= Zalpuwa =

Bronze Age city in Anatolia

Zalpa (also called Zalba, Zalpah, Zalpuwa) were ancient regions mentioned in Assyrian, Mari and Hittite records. The toponyms appear in a variety of forms and contexts and likely refer to at least two similarly named regions. They are believed to have been located on the Pontic coast of the Black Sea, along the Euphrates in northern Mesopotamia and along the Balikh river in northern Syria.

== Etymology ==

The etymology is uncertain but the toponyms may have been Sumerian formulaic theophoric names derived from KA.ZAL. The same syllabary is found in the Akkadian toponym ka-zal-lu^{ki} in records of the twenty-second through sixteenth centuries BC, which could explain the presence of multiple forms and uses of the toponyms in the historical record.

==Anatolian Zalpa==
===Seeming indirect evidence from Ancient legends===
Zalpuwa is the setting for an ancient legend about the Queen of Kanesh, which was either composed in or translated into the Hittite language:

"[The Queen] of Kanesh once bore thirty sons in a single year. She said: 'What a horde is this which I have born[e]!' She caulked(?) baskets with fat, put her sons in them, and launched them in the river. The river carried them down to the sea at the land of Zalpuwa. Then the gods took them up out of the sea and reared them. When some years had passed, the queen again gave birth, this time to thirty daughters. This time she herself reared them."

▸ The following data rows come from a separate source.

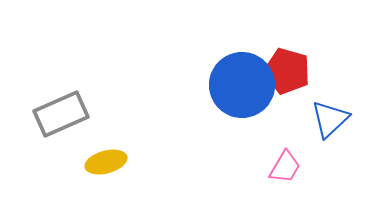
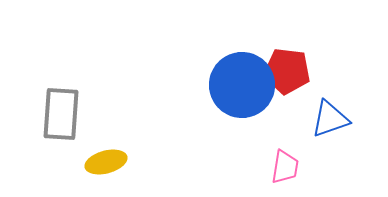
red pentagon: rotated 9 degrees counterclockwise
gray rectangle: rotated 62 degrees counterclockwise
blue triangle: rotated 24 degrees clockwise
pink trapezoid: rotated 21 degrees counterclockwise
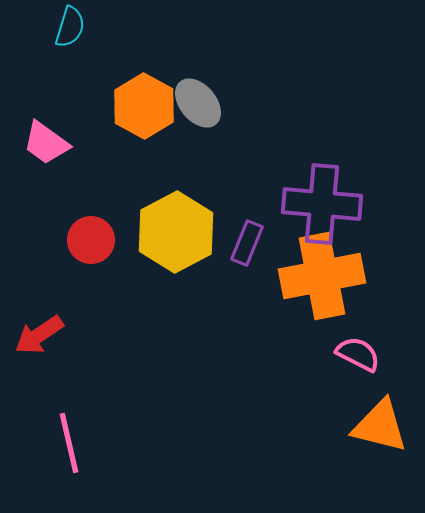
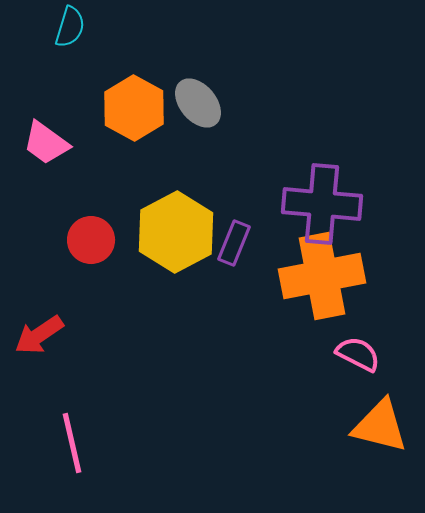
orange hexagon: moved 10 px left, 2 px down
purple rectangle: moved 13 px left
pink line: moved 3 px right
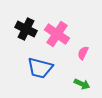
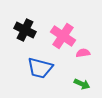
black cross: moved 1 px left, 1 px down
pink cross: moved 6 px right, 2 px down
pink semicircle: rotated 56 degrees clockwise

The river at Kanesh (Sarımsaklı Çayı) drains into the Black Sea, which seemingly supported the argument that the city was located near the Black Sea.
===Hittite connection and Arnuwanda prayer===

"Zalpuwa" is further mentioned alongside Nerik in Arnuwanda I's prayer. Nerik was a Hattic language speaking city which had fallen to the Kaskians by Arnuwanda's time. This portion of the prayer also mentioned Kammama, which was Kaskian as of the reign of Arnuwanda II. The conclusion until recently, was to locate Zalpuwa in a region of Hattian cities of northern central Anatolia: as were Nerik, Hattusa, and probably Sapinuwa, and Zalpuwa was thought to have been founded by Hattians, like its neighbours.

Around the 18th century BC, Uḫna the king of Zalpuwa invaded Neša, after which the Zalpuwans carried off the city's "Sius" idol. Under Huzziya's reign, the king of Neša, Anitta, invaded Zalpuwa. Anitta took Huzziya captive, and recovered the Sius idol for Neša. Soon after that, Zalpuwa seems to have become culturally and linguistically Hittite.

Arnuwanda's prayer implies that Zalpuwa was laid waste by Kaskians, at the same time that Nerik fell to them, in the early 14th century BC.

===Identification with archaeological sites===

The archaeological sites of İkiztepe and Tatlıgöl Höyük on the Kızılırmak Delta near the Black Sea coast have been suggested as possible locations for the Anatolian Zalpuwa. Paşaşeyh Tepesi is an additional candidate.

==Syrian Zalpa==
In 1990, J. M. Córdoba identified Zalpa with Tell Hammam et-Turkman, on the Balikh river, and this proposal was commented as possible by French scholars Nele Ziegler and Anne-Isabelle Langlois in 2016, as well as Eva von Dassow in her (2022) essay.

The city of Zalpa was formerly equated by scholars with Zalpuwa in Anatolia, located to the north of Ḫattuša near the Black Sea. But the Zalpa mentioned in the Annals of Hattusili I has now been proposed as being at the site of Tilmen Höyük, in the Karasu River Valley south of the Taurus Mountains, which had a palace and temple that were violently destroyed near the end of the Middle Bronze Age II. This North Syrian Zalpa was called Zalwar in Old Babylonian texts. The military exploits of Hattusili I, a Hittite king who reigned in the latter part of the seventeenth century BC, are described both in Hittite and Akkadian in clay tablets, now in the Catalogue of Hittite Texts, excavated in Hattusa, the Hittite capital, and mention that he destroyed the city of Zalpa (written Za-al-pa in Hittite and Za-al-ba-ar in Akkadian).